Chertoff Orders Review of Anthrax Response


Preliminary results are due Friday from a review ordered by U.S. Homeland Security Secretary Michael Chertoff of the federal government’s response to the anthrax scare last week in Northern Virginia, the Washington Post reported today (see GSN, March 17).

Governors Mark Warner of Virginia and Robert Ehrlich of Maryland and Washington Mayor Anthony Williams said their governments have also initiated an “after-action” study of the event.

Local and state agencies have criticized the Defense Department for failing to notify them on March 14 after test results indicated a Pentagon mailroom had been contaminated by anthrax. There have also been questions on communication between federal agencies.

Later tests indicated the mailroom was clean of anthrax. A separate biological agent alert on March 14 at a Defense Department mail facility in Fairfax County is not believed to be connected, the Post reported.
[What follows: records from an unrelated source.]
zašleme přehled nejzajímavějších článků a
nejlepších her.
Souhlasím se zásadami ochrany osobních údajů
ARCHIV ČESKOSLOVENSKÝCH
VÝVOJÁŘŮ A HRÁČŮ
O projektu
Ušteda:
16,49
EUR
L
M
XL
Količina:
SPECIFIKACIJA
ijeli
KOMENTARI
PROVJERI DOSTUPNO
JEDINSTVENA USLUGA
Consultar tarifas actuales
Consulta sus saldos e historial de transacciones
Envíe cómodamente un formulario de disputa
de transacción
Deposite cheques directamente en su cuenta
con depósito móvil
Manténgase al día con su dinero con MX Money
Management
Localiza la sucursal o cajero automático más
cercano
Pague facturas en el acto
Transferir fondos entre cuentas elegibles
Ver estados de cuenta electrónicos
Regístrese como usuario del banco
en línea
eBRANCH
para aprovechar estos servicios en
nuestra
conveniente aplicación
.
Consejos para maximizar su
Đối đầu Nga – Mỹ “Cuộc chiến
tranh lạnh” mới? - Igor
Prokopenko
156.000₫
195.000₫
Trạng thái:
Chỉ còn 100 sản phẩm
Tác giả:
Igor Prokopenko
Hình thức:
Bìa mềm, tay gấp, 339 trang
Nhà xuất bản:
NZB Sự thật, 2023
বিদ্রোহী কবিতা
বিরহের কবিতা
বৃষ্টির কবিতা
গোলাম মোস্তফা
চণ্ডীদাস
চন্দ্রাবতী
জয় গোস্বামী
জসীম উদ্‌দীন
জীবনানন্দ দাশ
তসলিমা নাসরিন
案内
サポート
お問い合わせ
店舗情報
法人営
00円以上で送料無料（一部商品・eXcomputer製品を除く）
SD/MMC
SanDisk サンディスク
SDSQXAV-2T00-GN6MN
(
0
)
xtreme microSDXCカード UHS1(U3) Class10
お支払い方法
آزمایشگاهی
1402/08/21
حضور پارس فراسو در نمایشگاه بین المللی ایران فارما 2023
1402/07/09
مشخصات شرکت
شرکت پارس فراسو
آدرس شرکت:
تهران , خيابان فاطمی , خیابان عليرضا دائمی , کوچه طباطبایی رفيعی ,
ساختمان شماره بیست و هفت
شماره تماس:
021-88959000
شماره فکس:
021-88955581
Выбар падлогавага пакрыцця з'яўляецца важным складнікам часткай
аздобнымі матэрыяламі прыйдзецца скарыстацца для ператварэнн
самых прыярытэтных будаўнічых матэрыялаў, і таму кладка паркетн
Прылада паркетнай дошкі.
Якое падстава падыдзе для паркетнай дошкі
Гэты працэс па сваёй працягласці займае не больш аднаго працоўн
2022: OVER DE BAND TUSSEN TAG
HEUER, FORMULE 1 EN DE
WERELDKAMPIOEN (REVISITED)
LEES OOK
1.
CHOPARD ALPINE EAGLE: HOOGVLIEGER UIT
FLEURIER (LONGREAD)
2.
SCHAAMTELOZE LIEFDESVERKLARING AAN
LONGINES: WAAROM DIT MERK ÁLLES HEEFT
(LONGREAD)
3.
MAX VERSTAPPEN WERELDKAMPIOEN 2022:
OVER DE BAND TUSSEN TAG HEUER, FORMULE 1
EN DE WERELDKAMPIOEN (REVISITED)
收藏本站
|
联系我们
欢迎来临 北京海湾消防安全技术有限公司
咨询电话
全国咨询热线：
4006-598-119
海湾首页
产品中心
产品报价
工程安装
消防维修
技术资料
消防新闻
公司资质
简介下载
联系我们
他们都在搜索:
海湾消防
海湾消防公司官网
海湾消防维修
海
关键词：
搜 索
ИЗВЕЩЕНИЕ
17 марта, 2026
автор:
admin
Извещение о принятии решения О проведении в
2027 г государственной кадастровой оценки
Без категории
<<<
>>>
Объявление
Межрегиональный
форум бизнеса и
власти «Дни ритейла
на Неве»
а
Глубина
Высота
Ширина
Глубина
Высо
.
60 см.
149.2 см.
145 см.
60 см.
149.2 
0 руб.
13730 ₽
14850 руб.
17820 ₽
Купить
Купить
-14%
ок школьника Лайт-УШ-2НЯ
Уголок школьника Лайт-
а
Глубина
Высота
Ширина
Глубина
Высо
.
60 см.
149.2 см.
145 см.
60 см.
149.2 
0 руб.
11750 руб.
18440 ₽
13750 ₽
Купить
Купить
“Before we can draw accurate conclusions about what went well and areas needing improvement, we need facts,” Warner said in a joint statement with Ehrlich and Williams. “This state and local review will be merged with federal findings to create a comprehensive picture of what transpired” (Washington Post, March 25).

Meanwhile, the president and CEO of Commonwealth Biotechnologies Inc. rejected suspicions that his firm might had accidentally contaminated samples from the Pentagon mailroom while testing them for anthrax, United Press International reported.

Robert Harris said two government laboratories also independently detected anthrax on the samples. Testing at Commonwealth Biotechnologies has never led to a false positive, he said

“It is a fact that we had a presumptive positive test come up,” Harris said. “That presumptive positive test was confirmed by us and by at least two other labs as being a true positive.”

A spokeswoman for U.S. Army Medical Research Institute of Infectious Diseases in Maryland confirmed the additional testing.

There is a component of the Homeland Security Department that has a laboratory that is located in our building,” spokeswoman Carlee Vander Linden said. “They have a presence here at Fort Detrick. The samples were basically parted out and there was analysis done by USAMRIID and by the forensics lab under DHS. I know that the negatives that we got were on the ones that came directly from the (mail) facility and did not pass through the contractor. The positives that we got were on samples that had been handled already by the people in Virginia.”

“USAMRIID is not saying that, 'Gee, there probably was a contamination event,’” Vander Linden said.   “I think some people are surmising that. It certainly has been reported that way. I think that we'll just have to wait and see” (Dee Ann Divis, United Press International/New Kerala, March 21).